The main objective of the study was to determine the cement retention force needed to prevent crown failure caused by sticky foods. 

Materials and methods

Test samples

Implants and abutments: Standard titanium abutments were used, secured to 4.3 mm diameter implant analogs. The implant analogs were then fixed within a specialized testing machine.
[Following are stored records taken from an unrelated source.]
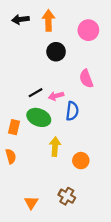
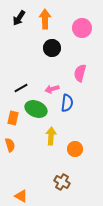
black arrow: (20, 19) -> (19, 18), turned -49
pink semicircle: (86, 79) -> (80, 73), turned 36
black line: (36, 93) -> (21, 88), moved
orange triangle: (31, 203) -> (21, 196), moved, turned -32

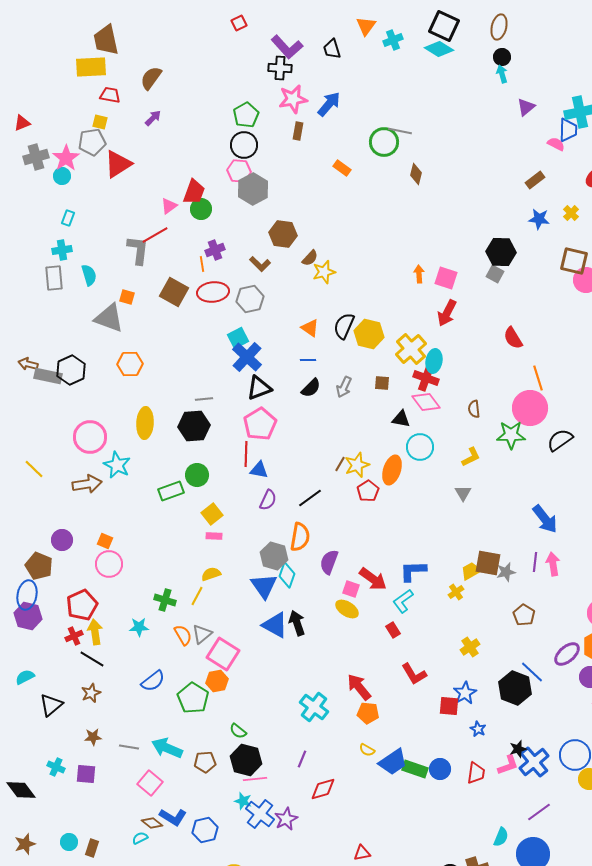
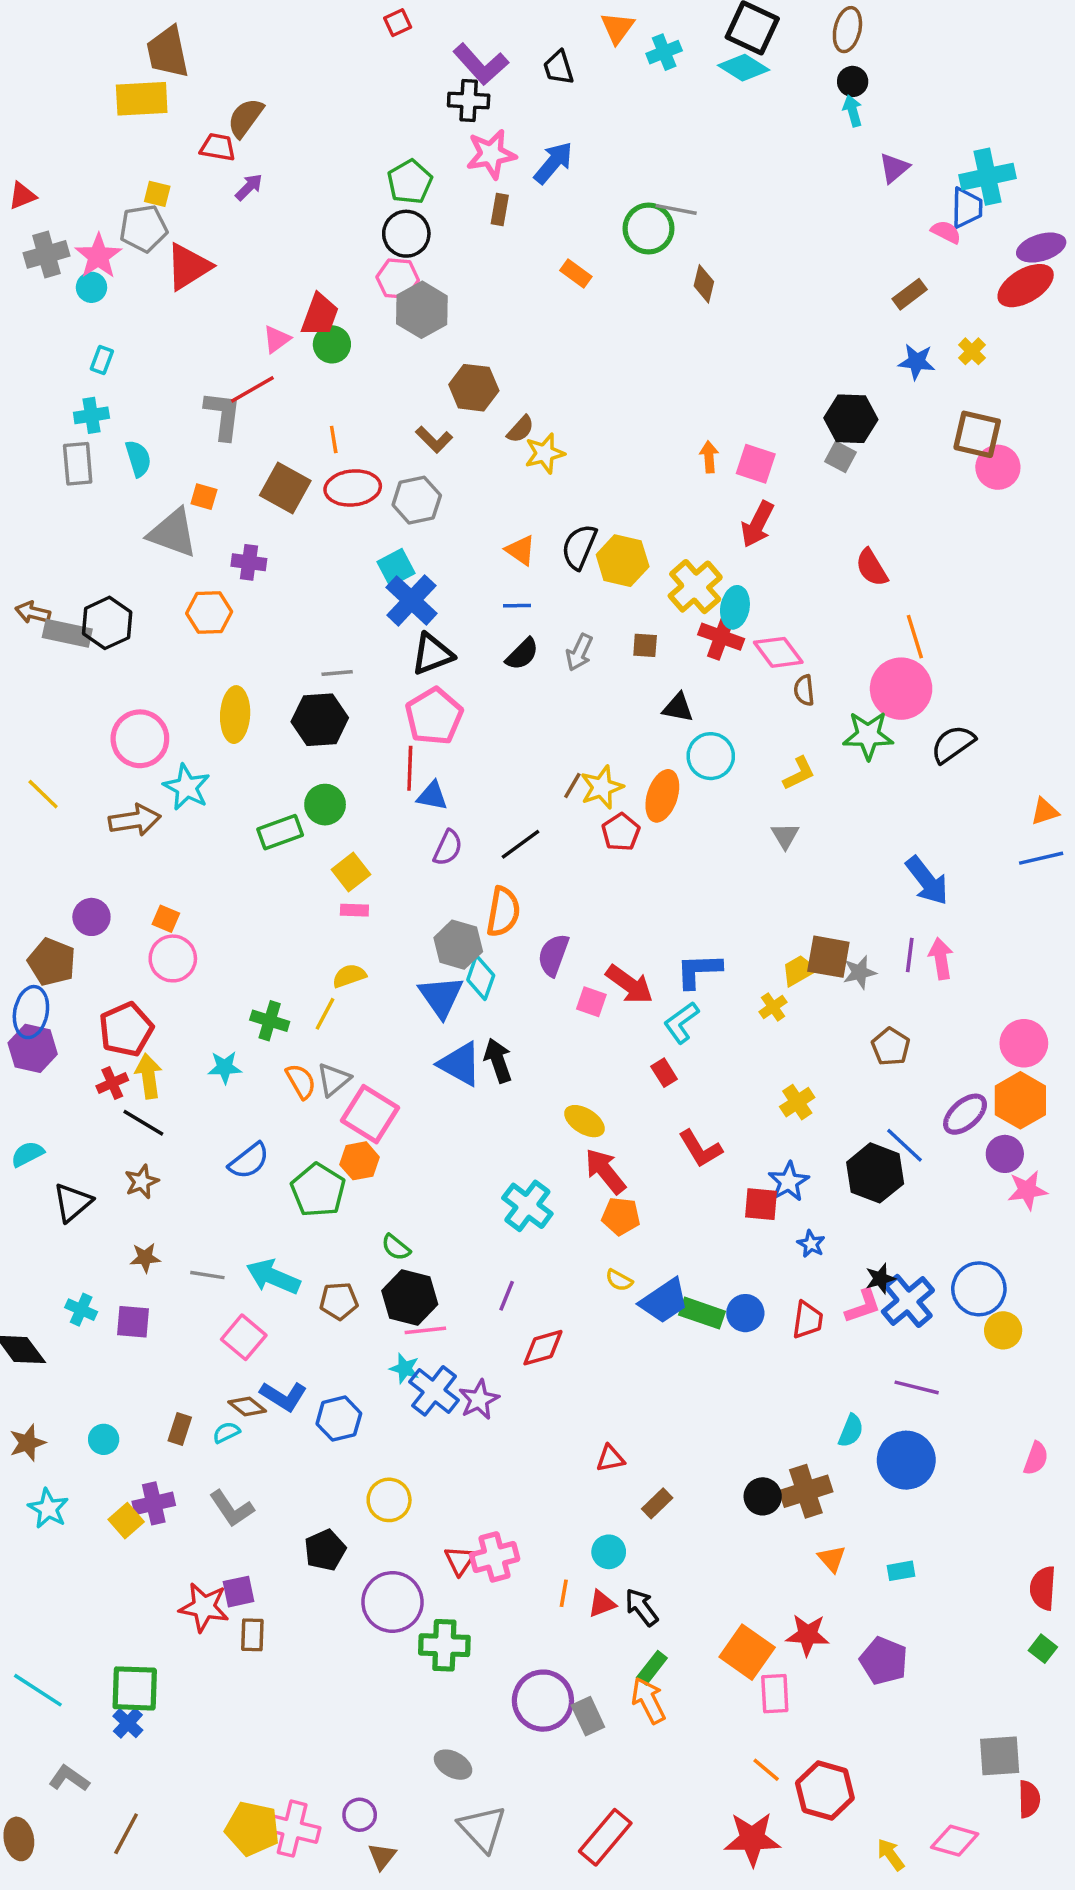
red trapezoid: (110, 95) -> (218, 147), moved
purple cross: (215, 250) -> (249, 562), moved, turned 30
pink diamond: (426, 402) -> (778, 652), moved
yellow ellipse: (347, 609) -> (584, 1121), moved
purple line: (539, 812) -> (917, 1387), turned 50
brown rectangle: (92, 848) -> (180, 1429), moved

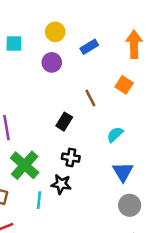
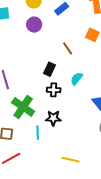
cyan semicircle: (115, 135) -> (77, 79), moved
black cross: (71, 158) -> (54, 90), moved

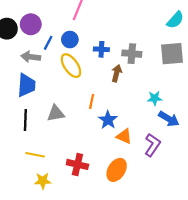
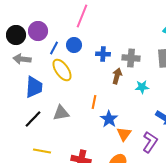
gray arrow: (31, 57) -> (22, 59), moved
yellow ellipse: (71, 66) -> (62, 70), moved
cyan star: (155, 98) -> (142, 87), moved
black line: (25, 120) -> (33, 119), turned 42
orange triangle: (124, 136) -> (124, 134), turned 42

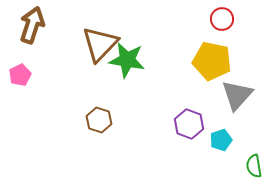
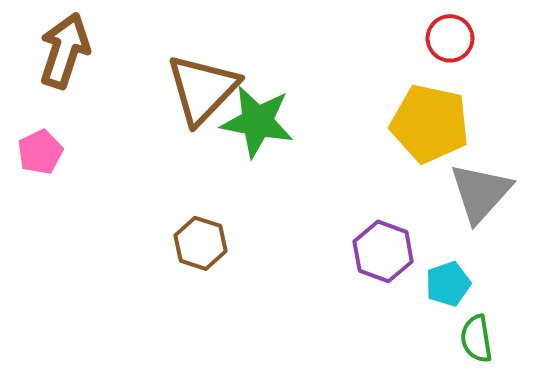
green semicircle: (254, 166) -> (476, 339), moved

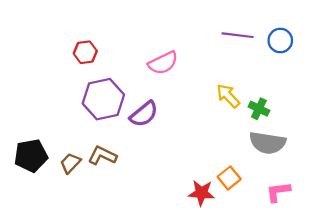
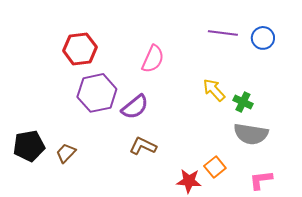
red hexagon: (85, 52) -> (80, 49), size x1.5
pink semicircle: (163, 63) -> (153, 59), turned -40
brown L-shape: (102, 156) -> (143, 146), moved

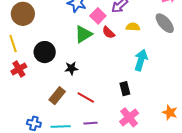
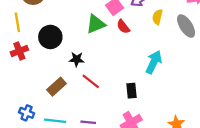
yellow semicircle: (133, 27) -> (157, 17), moved, turned -88
red line: (86, 98) -> (91, 81), moved

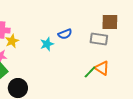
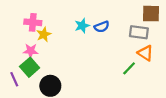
cyan star: (47, 44) -> (82, 26), moved
orange triangle: (102, 68) -> (145, 53), moved

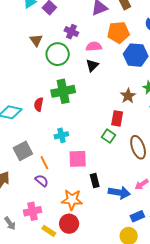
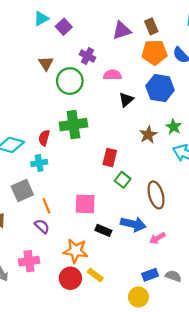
orange pentagon: (118, 32) -> (154, 52), moved
black triangle: (92, 65) -> (126, 100), moved
red rectangle: (117, 118) -> (110, 157), moved
cyan cross: (61, 135) -> (39, 163), moved
black rectangle: (95, 181) -> (103, 230), turned -56
blue arrow: (119, 193) -> (133, 224), moved
yellow rectangle: (49, 231) -> (95, 275), moved

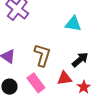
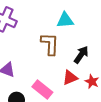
brown L-shape: (42, 55) -> (50, 44), moved

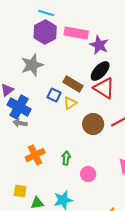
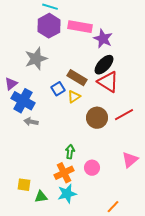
blue square: (54, 95) -> (58, 89), turned 32
gray arrow: (20, 123) -> (31, 122), moved
orange cross: (35, 155) -> (64, 173), moved

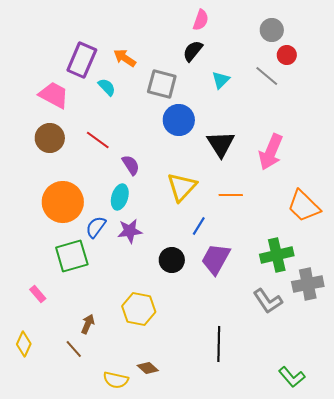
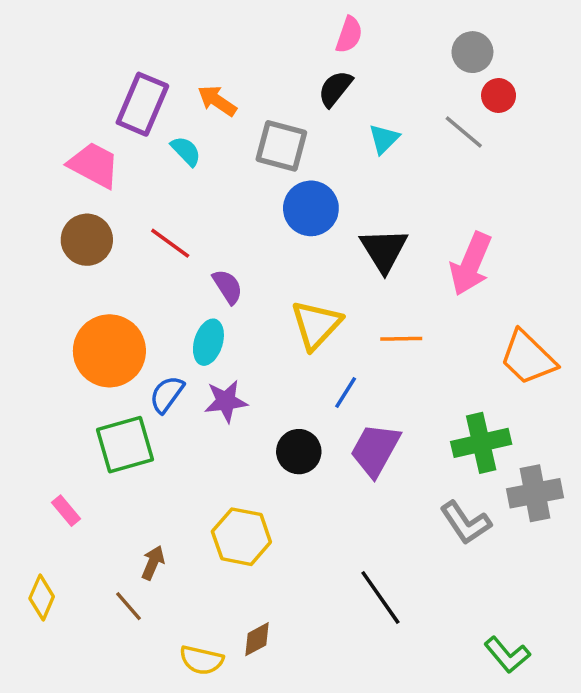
black line: (219, 344) -> (380, 597), turned -36
brown diamond: (148, 368) -> (257, 639), turned -70

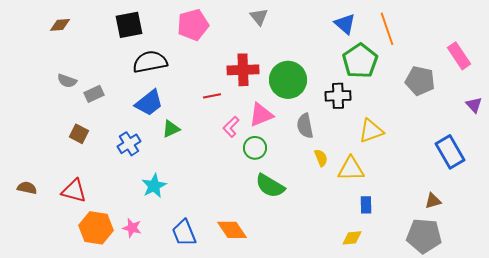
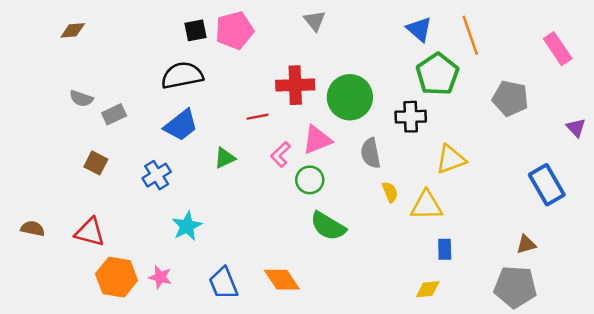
black square: (129, 25) -> (196, 30), moved, size x0.7
pink rectangle: (459, 56) -> (558, 49), moved
green triangle: (171, 129) -> (225, 158), moved

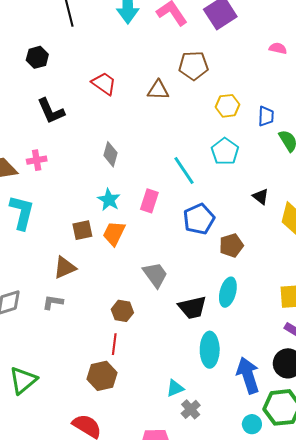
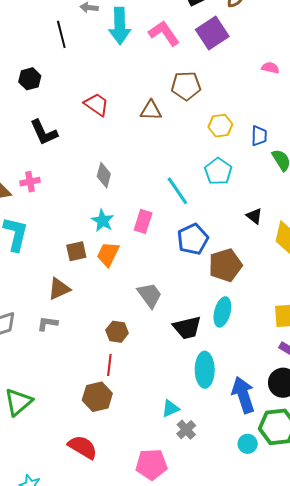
brown pentagon: (231, 245) -> (225, 265), size x1.4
Crowns: A total of 300 zirconia crowns were fabricated using CAD/CAM technology. To simulate the variability seen in natural teeth, crowns with different cusp and fissure morphology were manufactured:

  • NC (No Cusps): Control group, crowns without any cusps.
  • FC (Flat Cusps): Crowns with flattened cusps.
  • HC (High Cusps): Crowns with prominent, high cusps.
Cad/cam designing and fabrication of the three different crown designs tested in the study. (1a, 2a, and 3a) represent the designed crowns with no cusps, low and high cusps, respectively. (1b, 2b, and 3b) represent the milled and polished crowns with no cusps, flat and high cusps, respectively. Clinical oral implants research/ shaza bishti/ 14355/ 2024

CAD/CAM designing and fabrication of the three different crown designs tested in the study. (1a, 2a, and 3a) Represent the designed crowns with no cusps, low and high cusps, respectively. (1b, 2b, and 3b) Represent the milled and polished crowns with no cusps, flat and high cusps, respectively. Clinical Oral Implants Research/ Shaza Bishti/ 14355/ 2024

Additionally, the crowns were categorized based on surface roughness:

  • r (Rough) – rough
  • s (Smooth) – smooth

Each of these groups contained 10 crowns. Screw-retained crowns using hybrid abutments were also included (monolithic designs which do not use cement). This was done to isolate the effect of cement failure and exclude other factors that could influence the measurement results.

 

A graph illustrating the different control and test groups investigated in the study. The tested samples were divided according to their crown design, surface roughness and type of food (n = 10/group). Clinical oral implants research/ shaza bishti/ 14355/ 2024

A graph illustrating the different control and test groups investigated in the study. The tested samples were divided according to their crown design, surface roughness and type of food (n = 10/group). Clinical Oral Implants Research/ Shaza Bishti/ 14355/ 2024

 

Bonding of crowns

A self-curing luting composite (Multilink Hybrid Abutment H0, Ivoclar Vivadent, Schaan, Liechtenstein) was used for bonding. A universal primer (Monobond Plus, Ivoclar Vivadent, Schaan, Liechtenstein) was applied to the abutments and the inner surface of the crowns for 60 seconds. The luting composite was mixed according to the manufacturer’s instructions and evenly applied to the inner surface of the crowns. The crowns were immediately seated using finger pressure and then held in place under a 50 N load using a clamp (TOOLCRAFT, Conrad Electronic SE, Hirschau) for 10 minutes. After initial setting, excess luting composite was removed.

Types of sticky food 

Four types of sticky food were used:

  • Caramel
  • Fruit jelly
  • Chewy candy strips
  • Licorice

A specialized resin used for crown removal was also tested. All substances were heated to 36.4°C before use.

Test equipment

A universal testing machine was used. All crown samples were secured in a setup that simulated human chewing movements. The testing machine recorded the force at which the crowns detached due to the adhesive force of the sticky food.

Testing procedure

Prepared sticky substances were placed between the crowns and compressed with a force of 50 N for the food samples and 150 N for the resin (crown remover). The maximum pull-off force (in Newtons [N]) was then recorded. The 50 N force was chosen to compress the selected food samples without causing complete compression or cutting through the food. Three-way analysis of variance (ANOVA) was used for statistical analysis.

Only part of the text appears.